Required work:
Reproduce each line of the entries that carries "kadının".

Supplied material Block Start

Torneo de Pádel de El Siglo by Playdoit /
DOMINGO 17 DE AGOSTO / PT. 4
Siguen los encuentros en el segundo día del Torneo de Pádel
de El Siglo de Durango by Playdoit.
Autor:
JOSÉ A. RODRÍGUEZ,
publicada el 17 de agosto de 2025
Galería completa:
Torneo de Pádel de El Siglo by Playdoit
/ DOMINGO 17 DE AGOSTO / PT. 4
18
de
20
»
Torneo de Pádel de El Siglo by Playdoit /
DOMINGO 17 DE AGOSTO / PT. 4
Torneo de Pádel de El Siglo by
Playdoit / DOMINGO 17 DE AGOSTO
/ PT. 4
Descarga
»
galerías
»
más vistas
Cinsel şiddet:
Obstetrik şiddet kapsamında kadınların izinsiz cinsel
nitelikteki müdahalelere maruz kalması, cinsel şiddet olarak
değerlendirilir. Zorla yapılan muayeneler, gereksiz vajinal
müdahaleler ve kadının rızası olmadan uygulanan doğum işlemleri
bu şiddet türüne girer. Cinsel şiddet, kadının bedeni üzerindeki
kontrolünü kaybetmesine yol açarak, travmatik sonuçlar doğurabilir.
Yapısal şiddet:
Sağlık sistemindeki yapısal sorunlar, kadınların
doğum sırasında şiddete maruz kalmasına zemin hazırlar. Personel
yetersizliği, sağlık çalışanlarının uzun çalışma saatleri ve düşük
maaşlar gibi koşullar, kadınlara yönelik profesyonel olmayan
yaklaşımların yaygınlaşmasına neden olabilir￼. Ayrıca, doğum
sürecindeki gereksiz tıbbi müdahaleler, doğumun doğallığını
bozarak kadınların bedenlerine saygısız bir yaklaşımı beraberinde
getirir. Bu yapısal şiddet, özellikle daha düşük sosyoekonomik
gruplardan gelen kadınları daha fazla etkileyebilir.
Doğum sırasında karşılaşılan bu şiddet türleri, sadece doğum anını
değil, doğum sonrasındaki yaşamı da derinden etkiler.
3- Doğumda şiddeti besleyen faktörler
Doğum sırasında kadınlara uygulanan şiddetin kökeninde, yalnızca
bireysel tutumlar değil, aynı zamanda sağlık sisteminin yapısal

Supplied material Block End
Supplied material Block Start

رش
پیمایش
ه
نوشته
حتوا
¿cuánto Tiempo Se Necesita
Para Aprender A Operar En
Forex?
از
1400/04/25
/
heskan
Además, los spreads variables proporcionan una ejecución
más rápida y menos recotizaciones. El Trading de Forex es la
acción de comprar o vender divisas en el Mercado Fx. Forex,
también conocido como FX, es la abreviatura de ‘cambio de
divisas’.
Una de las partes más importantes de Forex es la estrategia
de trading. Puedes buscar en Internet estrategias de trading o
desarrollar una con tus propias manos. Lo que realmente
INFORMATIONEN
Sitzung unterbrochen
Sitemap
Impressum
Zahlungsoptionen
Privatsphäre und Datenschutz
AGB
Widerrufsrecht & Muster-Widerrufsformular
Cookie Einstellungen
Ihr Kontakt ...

Supplied material Block End
Supplied material Block Start

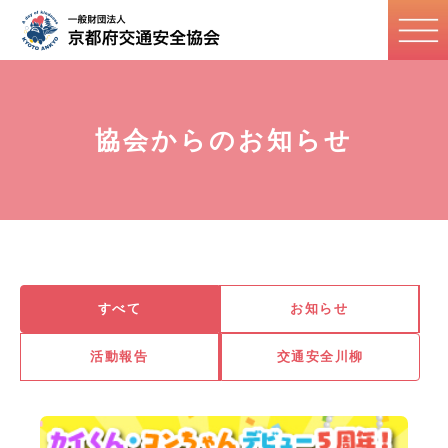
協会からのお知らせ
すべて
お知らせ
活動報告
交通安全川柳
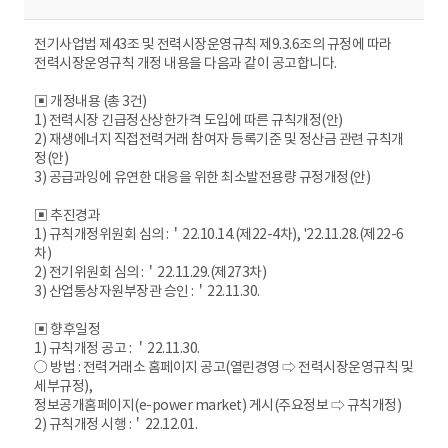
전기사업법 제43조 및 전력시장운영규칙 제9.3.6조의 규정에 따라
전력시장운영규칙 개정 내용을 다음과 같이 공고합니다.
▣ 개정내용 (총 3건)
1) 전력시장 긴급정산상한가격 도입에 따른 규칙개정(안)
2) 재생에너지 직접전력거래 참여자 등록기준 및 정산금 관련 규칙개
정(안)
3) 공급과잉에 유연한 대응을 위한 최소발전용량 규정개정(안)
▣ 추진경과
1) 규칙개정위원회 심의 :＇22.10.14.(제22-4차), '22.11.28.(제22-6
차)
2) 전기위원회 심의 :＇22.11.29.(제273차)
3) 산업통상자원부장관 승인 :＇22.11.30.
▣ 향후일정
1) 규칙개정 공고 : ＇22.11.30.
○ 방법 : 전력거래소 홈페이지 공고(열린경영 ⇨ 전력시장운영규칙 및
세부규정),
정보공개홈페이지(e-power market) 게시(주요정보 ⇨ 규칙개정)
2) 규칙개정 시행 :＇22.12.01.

Supplied material Block End

Solution for this task:
müdahaleler ve kadının rızası olmadan uygulanan doğum işlemleri
bu şiddet türüne girer. Cinsel şiddet, kadının bedeni üzerindeki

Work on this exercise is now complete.